The S&P Global Vietnam Manufacturing Purchasing Managers' Index (PMI) posted 51.2 in October, up from 47.3 in September and back above the 50.0 no-change mark following the disruption caused to the sector by Typhoon Yagi in the previous month.
Business conditions have now strengthened in six of the past seven months, although the improvement in October was only modest.
Central to the renewed strengthening of the health of the sector were returns to growth of both output and new orders as the recovery from the typhoon got underway. However, rates of expansion were softer than in the months leading up to September as some firms continued to face disruption following the storm and associated flooding.
Alongside the rise in total new business, new export orders also increased in October. That said, the rate of expansion was only marginal amid some reports of subdued international demand, S&P Global noted.
Manufacturers continued to use stocks of finished goods to help fulfil orders at a time when production was partly hampered. Post-production inventories decreased at the fastest pace in three months. Meanwhile, employment ticked down, reversing the rise seen in the previous month. Some firms reported that resignations had caused a drop in their staffing levels.

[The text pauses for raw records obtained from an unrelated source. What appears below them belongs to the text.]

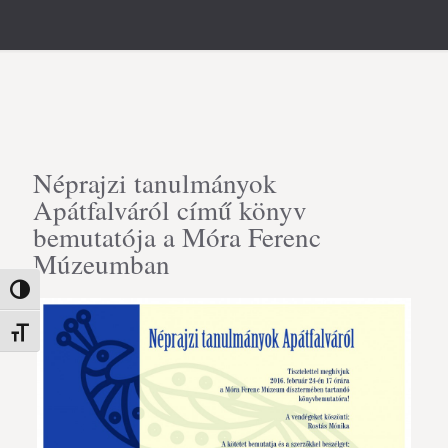
Néprajzi tanulmányok
Apátfalváról című könyv
bemutatója a Móra Ferenc
Múzeumban
Nagy kontraszt váltása
Betűméret váltása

Suppliers' delivery times lengthened for the second month running in October as storm-triggered disruption continued to affect transportation. However, lead times lengthened to a lesser extent than in September.
Purchasing activity returned to growth amid higher new orders and expected increases in production in the months ahead. However, the rate of expansion was only marginal as some firms reported that they had sufficient holdings of inputs.

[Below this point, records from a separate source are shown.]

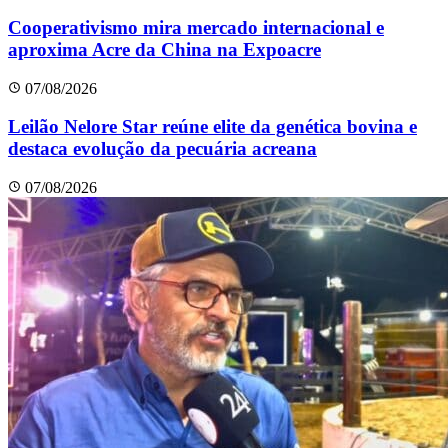
Cooperativismo mira mercado internacional e
aproxima Acre da China na Expoacre
07/08/2026
Leilão Nelore Star reúne elite da genética bovina e
destaca evolução da pecuária acreana
07/08/2026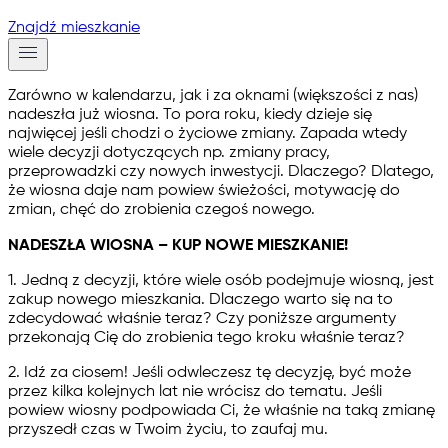
Znajdź mieszkanie
Zarówno w kalendarzu, jak i za oknami (większości z nas)
nadeszła już wiosna. To pora roku, kiedy dzieje się
najwięcej jeśli chodzi o życiowe zmiany. Zapada wtedy
wiele decyzji dotyczących np. zmiany pracy,
przeprowadzki czy nowych inwestycji. Dlaczego? Dlatego,
że wiosna daje nam powiew świeżości, motywację do
zmian, chęć do zrobienia czegoś nowego.
NADESZŁA WIOSNA – KUP NOWE MIESZKANIE!
1. Jedną z decyzji, które wiele osób podejmuje wiosną, jest
zakup nowego mieszkania. Dlaczego warto się na to
zdecydować właśnie teraz? Czy poniższe argumenty
przekonają Cię do zrobienia tego kroku właśnie teraz?
2. Idź za ciosem! Jeśli odwleczesz tę decyzję, być może
przez kilka kolejnych lat nie wrócisz do tematu. Jeśli
powiew wiosny podpowiada Ci, że właśnie na taką zmianę
przyszedł czas w Twoim życiu, to zaufaj mu.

Stocks of purchases continued to fall as inputs were used to support growth of production. The rate of depletion was much weaker than the near-record seen in the previous survey period.
Manufacturers reported a rise in input costs amid currency weakness and higher prices for oil, metals and transportation. In turn, firms increased their own selling prices. However, the rate of charge inflation was only slight, as some respondents indicated that competitive pressures had led them to offer discounts.
Rising sales, hopes for stable market conditions, and business expansion plans all contributed to positive expectations regarding manufacturing production over the coming year. Optimism dipped to a nine-month low and was weaker than the series average. Some firms indicated that uncertainty around the US Presidential Election had dampened confidence, according to S&P Global.
Andrew Harker, Economics Director at S&P Global Market Intelligence, said: "October data showed that the recovery from the disruption caused by Typhoon Yagi got underway during the month, with firms seeing a rise in new orders and being able to expand their production.”
“Some companies are still suffering from the effects of the storm, however, limiting rates of expansion. We should hopefully therefore see growth pick-up as more manufacturers get back up to full capacity towards the year end," he added./.